The Winning Combination: Diet and Guided Imagery
What determines our body weight?
The first factor is our nutrition , meaning: what, how, and how much we eat.
When addressing the nutritional factor, it is important to tailor the meal plan personally to the individual, according to their daily routine and habits, and not the other way around.
Other important factors are our physiology and genetics, which dictate our metabolic rate, health status, and fat distribution.
Another highly significant factor is the emotional factor. Research shows that unbalanced emotions lead to overeating.
A high percentage of those carrying excess weight suffer from emotional eating. Emotions—both negative and positive—are what drive overeating: fear, anger, frustration, joy, shame, satisfaction, sadness, and more.
When one of the factors is emotions, they must be addressed using tools specifically designed for that purpose.
Another very important factor is our subconscious, which controls about 83% of our behavior.
This means that most of the time we act automatically at the subconscious level, explaining why we regain all the weight back despite all the willpower we manage to summon. In order to become thin and stay that way, we need to train the subconscious.
The subconscious, which is primarily responsible for fear mechanisms and conditioning, does not like change; therefore, every time a person makes a change, signals are sent to block the process. This explains why behavioral change is so difficult.
A thin person and an overweight person behave completely differently in their natural relationship with food. Their entire thought process regarding food is different: for a thin person, food is fuel for the body, a vital necessity. Food does not control them.
For an overweight person, there are conditionings and associations linking food with certain emotions—for example, 'I had a hard day, and I deserve to compensate myself with food.' To address the mental factor, we must develop other associations and conditionings, like those of a thin person—developing a 'thin mind'.
Any diet program that fails to address our subconscious part—our emotions and thoughts—will not solve the problem at its root, and the weight gain is likely to return.

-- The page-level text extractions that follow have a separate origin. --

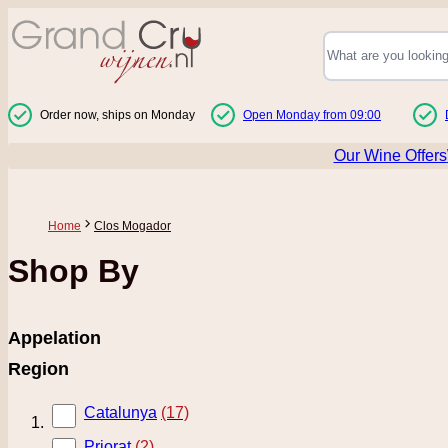
Skip to Content
Order now, ships on Monday
Open Monday from 09:00
Our Wine Offers
Home
Clos Mogador
Shop By
Appelation
Region
Catalunya
(17)
Priorat
(2)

We can communicate with the subconscious using guided imagery and NLP (Neuro-Linguistic Programming) techniques.
Guided imagery is essentially a 'conversation' with the subconscious. This conversation takes place in a state of relaxation and ease, with eyes closed, while our conscious mind 'rests' and allows this communication to happen.
Scientific studies have proven that the human brain does not distinguish between imagination and reality in terms of neurological and physiological phenomena. For example, when we imagine being by the shore of a lake shaded by trees in a serene atmosphere, our body relaxes in the exact same way it would if we were actually there.
Or, for instance, when we imagine a juicy steak or dish in our mouth, we salivate as if the real steak or food
were actually in our mouth. When we imagine situations in detail, including our desired outcome, neural connections for the experience are formed and stored in the brain. When the moment of truth arrives, the feeling will be the same, activating the same brain and body circuits.
With the help of guided imagery, internal motivation for change can be strengthened. The person envisions themselves as they wish to look—their 'optimal self'—and experiences through all their senses how they look, sound, and feel in various situations.
Through guided imagery, one can also visualize what difficulties might arise and try to prepare for them in advance in the imagination.
Guided imagery is a tool that allows us to solve problems. For example, if the issue is binge eating at specific times of the day as a fixed pattern, the client is asked to recall such an event and experience it in their imagination, just like in a movie, in a very detailed and clear way. Then, they try to formulate a desired behavior in their imagination; the client sees themselves behaving as they chose, rather than the automatic way they usually behave. In this way, the behavioral change can be established in the subconscious, creating new neural pathways and behavioral patterns.
Undoubtedly, weight management treatment that integrates this powerful tool of guided imagery can bring about a true and lasting internal change.